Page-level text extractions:
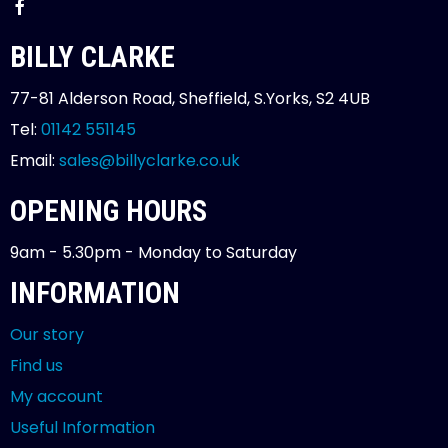
BILLY CLARKE
77-81 Alderson Road, Sheffield, S.Yorks, S2 4UB
Tel:
01142 551145
Email:
sales@billyclarke.co.uk
OPENING HOURS
9am - 5.30pm - Monday to Saturday
INFORMATION
Our story
Find us
My account
Useful Information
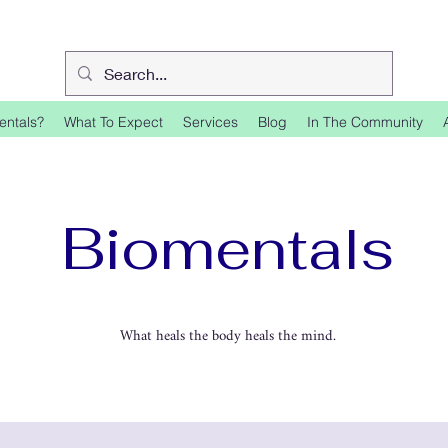
entals?
What To Expect
Services
Blog
In The Community
Biomentals
What heals the body heals the mind.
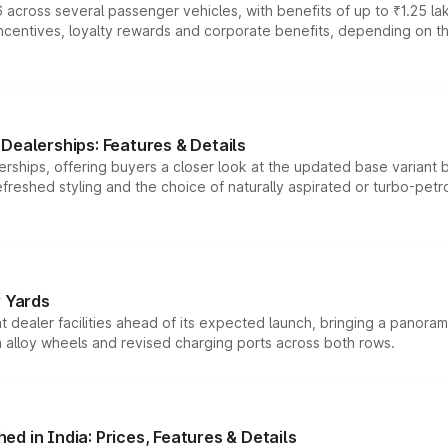
 across several passenger vehicles, with benefits of up to ₹1.25 la
tives, loyalty rewards and corporate benefits, depending on the ve
Dealerships: Features & Details
rships, offering buyers a closer look at the updated base variant b
efreshed styling and the choice of naturally aspirated or turbo-petro
r Yards
dealer facilities ahead of its expected launch, bringing a panorami
h alloy wheels and revised charging ports across both rows.
d in India: Prices, Features & Details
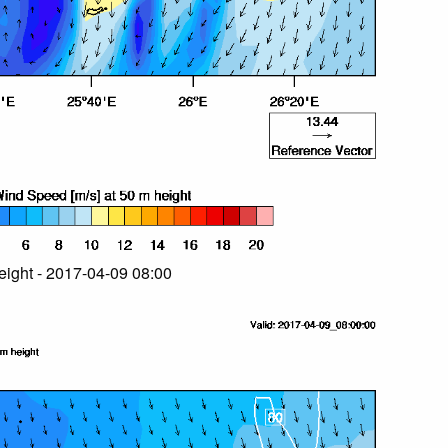
ight - 2017-04-09 08:00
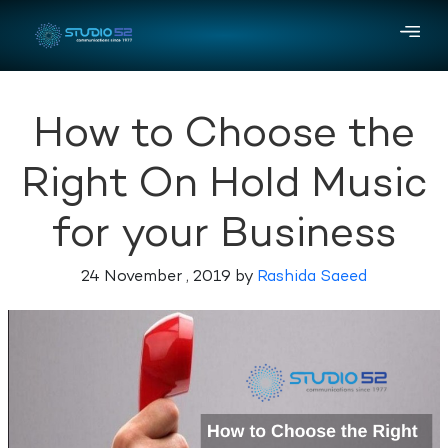
How to Choose the
Right On Hold Music
for your Business
24 November , 2019 by
Rashida Saeed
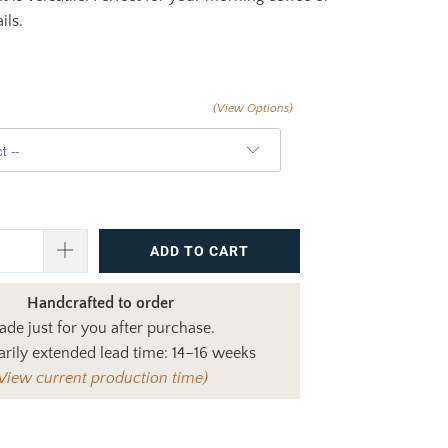
ils.
(View Options)
ADD TO CART
Handcrafted to order
de just for you after purchase.
rily extended lead time: 14–16 weeks
View current production time)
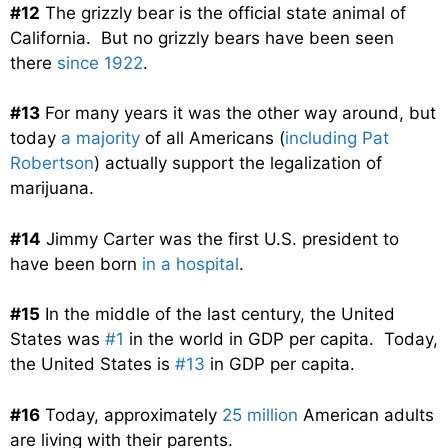
#12
The grizzly bear is the official state animal of
California. But no grizzly bears have been seen
there
since 1922
.
#13
For many years it was the other way around, but
today
a majority
of all Americans (
including Pat
Robertson
) actually support the legalization of
marijuana.
#14
Jimmy Carter was the first U.S. president to
have been born
in a hospital
.
#15
In the middle of the last century, the United
States was
#1
in the world in GDP per capita. Today,
the United States is
#13
in GDP per capita.
#16
Today, approximately
25 million
American adults
are living with their parents.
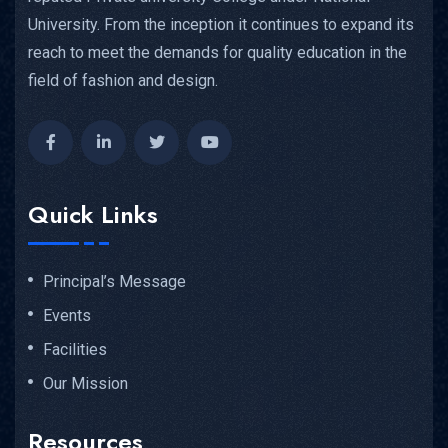
University. From the inception it continues to expand its
reach to meet the demands for quality education in the
field of fashion and design.
Quick Links
Principal’s Message
Events
Facilities
Our Mission
Resources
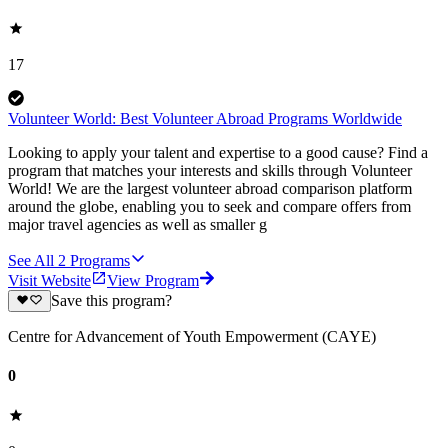
17
Volunteer World: Best Volunteer Abroad Programs Worldwide
Looking to apply your talent and expertise to a good cause? Find a
program that matches your interests and skills through Volunteer
World! We are the largest volunteer abroad comparison platform
around the globe, enabling you to seek and compare offers from
major travel agencies as well as smaller g
See All
2
Programs
Visit Website
View Program
Save this program?
Centre for Advancement of Youth Empowerment (CAYE)
0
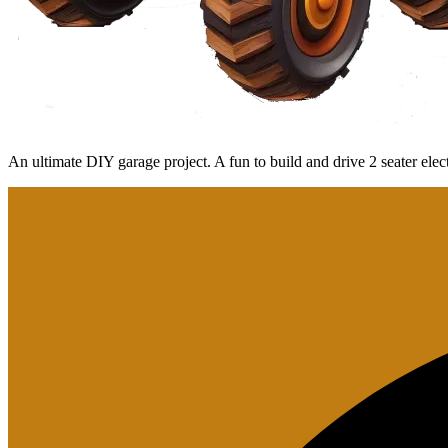
An ultimate DIY garage project. A fun to build and drive 2 seater el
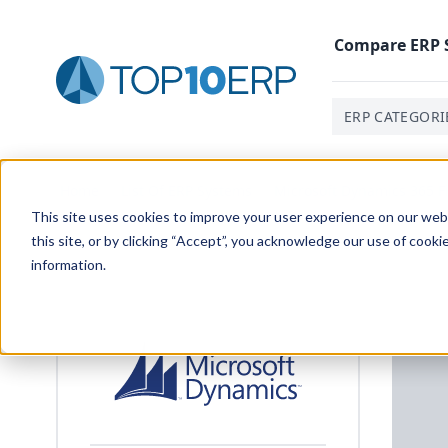
Compare
ERP
ERP CATEGORI
Home
/
List Of ERP Systems
/
Microsoft Dynamics 365 F
This site uses cookies to improve your user experience on our websi
this site, or by clicking “Accept”, you acknowledge our use of cooki
information.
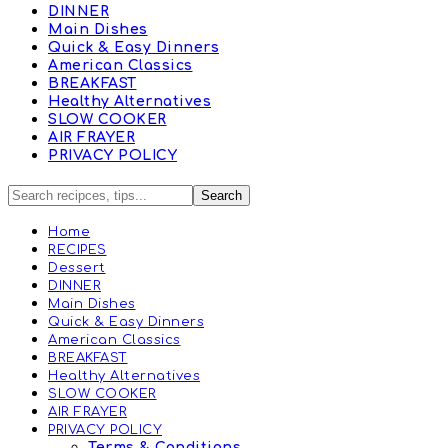
DINNER
Main Dishes
Quick & Easy Dinners
American Classics
BREAKFAST
Healthy Alternatives
SLOW COOKER
AIR FRAYER
PRIVACY POLICY
Home
RECIPES
Dessert
DINNER
Main Dishes
Quick & Easy Dinners
American Classics
BREAKFAST
Healthy Alternatives
SLOW COOKER
AIR FRAYER
PRIVACY POLICY
Terms & Conditions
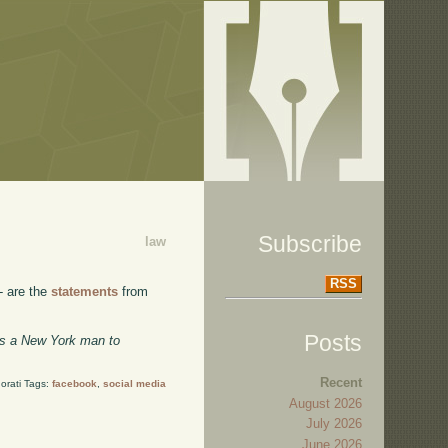
Subscribe
law
RSS
- are the
statements
from
Posts
les a New York man to
Recent
orati Tags:
facebook
,
social media
August 2026
July 2026
June 2026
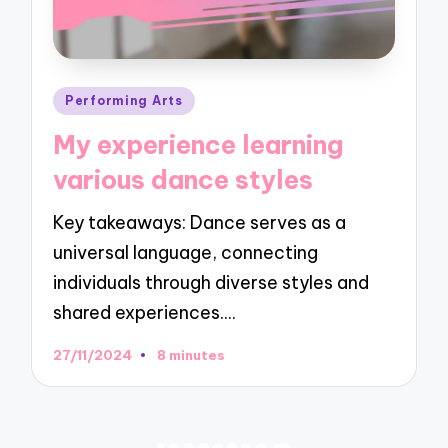
Posted
Performing Arts
in
My experience learning
various dance styles
Key takeaways: Dance serves as a
universal language, connecting
individuals through diverse styles and
shared experiences.…
27/11/2024
8 minutes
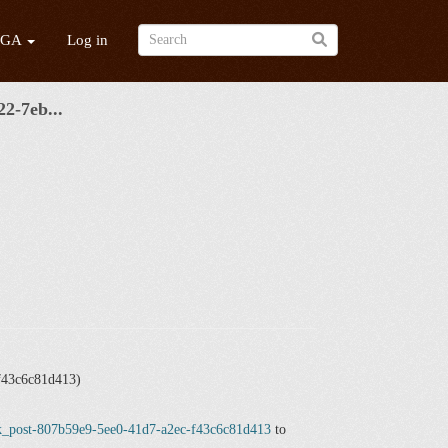
/GA
Log in
2-7eb...
f43c6c81d413)
ick_post-807b59e9-5ee0-41d7-a2ec-f43c6c81d413
to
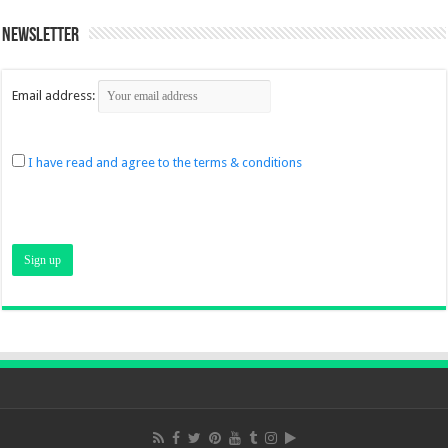
Newsletter
Email address:
I have read and agree to the terms & conditions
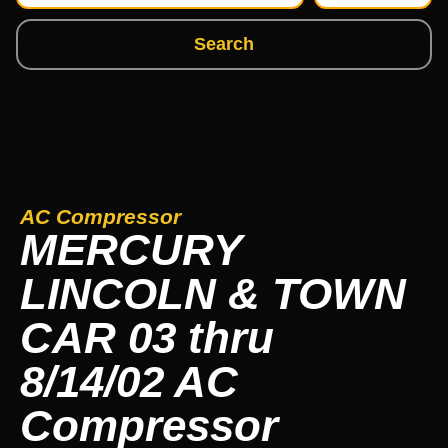
Search
AC Compressor
MERCURY
LINCOLN & TOWN
CAR 03 thru
8/14/02 AC
Compressor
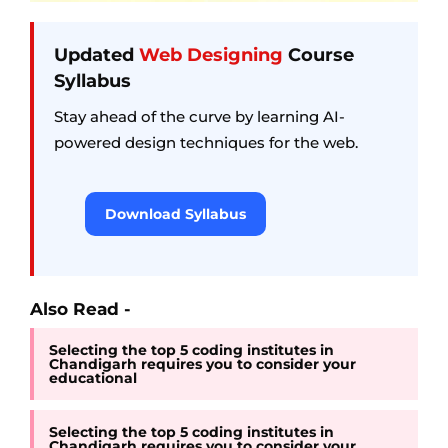
Updated
Web Designing
Course
Syllabus
Stay ahead of the curve by learning AI-
powered design techniques for the web.
Download Syllabus
Also Read -
Selecting the top 5 coding institutes in
Chandigarh requires you to consider your
educational
Selecting the top 5 coding institutes in
Chandigarh requires you to consider your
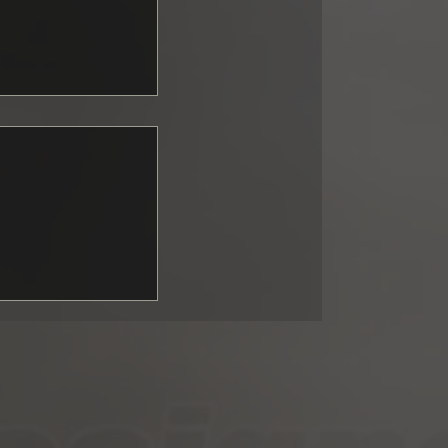
ng GT3:
upported fall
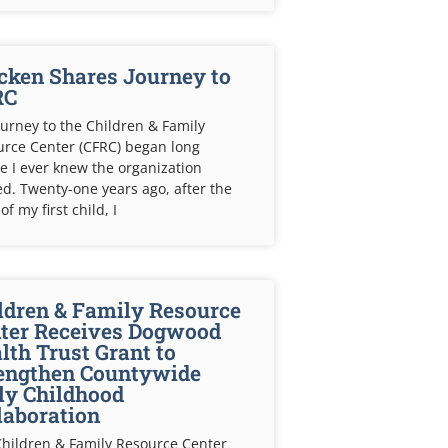
cken Shares Journey to
RC
urney to the Children & Family
rce Center (CFRC) began long
e I ever knew the organization
ed. Twenty-one years ago, after the
of my first child, I
ldren & Family Resource
ter Receives Dogwood
lth Trust Grant to
engthen Countywide
ly Childhood
laboration
hildren & Family Resource Center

[WORK INSTRUCTIONS] What is needed is an exact copy of the lines from the beginning of the data through the line containing "What heals the body heals the mind.", both included, without any pictures.

[ANSWER]
BILLY CLARKE
77-81 Alderson Road, Sheffield, S.Yorks, S2 4UB
Tel:
01142 551145
Email:
sales@billyclarke.co.uk
OPENING HOURS
9am - 5.30pm - Monday to Saturday
INFORMATION
Our story
Find us
My account
Useful Information
entals?
What To Expect
Services
Blog
In The Community
Biomentals
What heals the body heals the mind.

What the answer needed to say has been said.